### [Listed records]
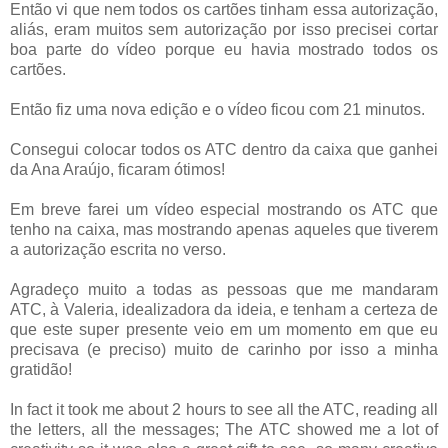
Então vi que nem todos os cartões tinham essa autorização,
aliás, eram muitos sem autorização por isso precisei cortar
boa parte do vídeo porque eu havia mostrado todos os
cartões.
Então fiz uma nova edição e o vídeo ficou com 21 minutos.
Consegui colocar todos os ATC dentro da caixa que ganhei
da Ana Araújo, ficaram ótimos!
Em breve farei um vídeo especial mostrando os ATC que
tenho na caixa, mas mostrando apenas aqueles que tiverem
a autorização escrita no verso.
Agradeço muito a todas as pessoas que me mandaram
ATC, à
Valeria,
idealizadora da ideia, e tenham a certeza de
que este super presente veio em um momento em que eu
precisava (e preciso) muito de carinho por isso a minha
gratidão!
In fact it took me about 2 hours to see all the ATC, reading all
the letters, all the messages; The ATC showed me a lot of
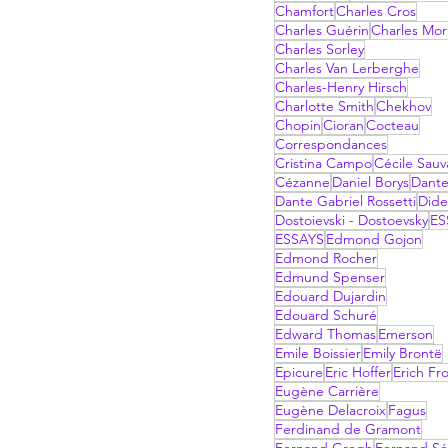
Chamfort
Charles Cros
Charles Guérin
Charles Mor
Charles Sorley
Charles Van Lerberghe
Charles-Henry Hirsch
Charlotte Smith
Chekhov
Chopin
Cioran
Cocteau
Correspondances
Cristina Campo
Cécile Sau
Cézanne
Daniel Borys
Dant
Dante Gabriel Rossetti
Dide
Dostoievski - Dostoevsky
ES
ESSAYS
Edmond Gojon
Edmond Rocher
Edmund Spenser
Edouard Dujardin
Edouard Schuré
Edward Thomas
Emerson
Emile Boissier
Emily Brontë
Epicure
Eric Hoffer
Erich F
Eugène Carrière
Eugène Delacroix
Fagus
Ferdinand de Gramont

### [Problem description]
When you transcribe the entries, reproduce each line exactly and skip any picture.

### [Your solution]
Então vi que nem todos os cartões tinham essa autorização,
aliás, eram muitos sem autorização por isso precisei cortar
boa parte do vídeo porque eu havia mostrado todos os
cartões.
Então fiz uma nova edição e o vídeo ficou com 21 minutos.
Consegui colocar todos os ATC dentro da caixa que ganhei
da Ana Araújo, ficaram ótimos!
Em breve farei um vídeo especial mostrando os ATC que
tenho na caixa, mas mostrando apenas aqueles que tiverem
a autorização escrita no verso.
Agradeço muito a todas as pessoas que me mandaram
ATC, à
Valeria,
idealizadora da ideia, e tenham a certeza de
que este super presente veio em um momento em que eu
precisava (e preciso) muito de carinho por isso a minha
gratidão!
In fact it took me about 2 hours to see all the ATC, reading all
the letters, all the messages; The ATC showed me a lot of
Chamfort
Charles Cros
Charles Guérin
Charles Mor
Charles Sorley
Charles Van Lerberghe
Charles-Henry Hirsch
Charlotte Smith
Chekhov
Chopin
Cioran
Cocteau
Correspondances
Cristina Campo
Cécile Sau
Cézanne
Daniel Borys
Dant
Dante Gabriel Rossetti
Dide
Dostoievski - Dostoevsky
ES
ESSAYS
Edmond Gojon
Edmond Rocher
Edmund Spenser
Edouard Dujardin
Edouard Schuré
Edward Thomas
Emerson
Emile Boissier
Emily Brontë
Epicure
Eric Hoffer
Erich F
Eugène Carrière
Eugène Delacroix
Fagus
Ferdinand de Gramont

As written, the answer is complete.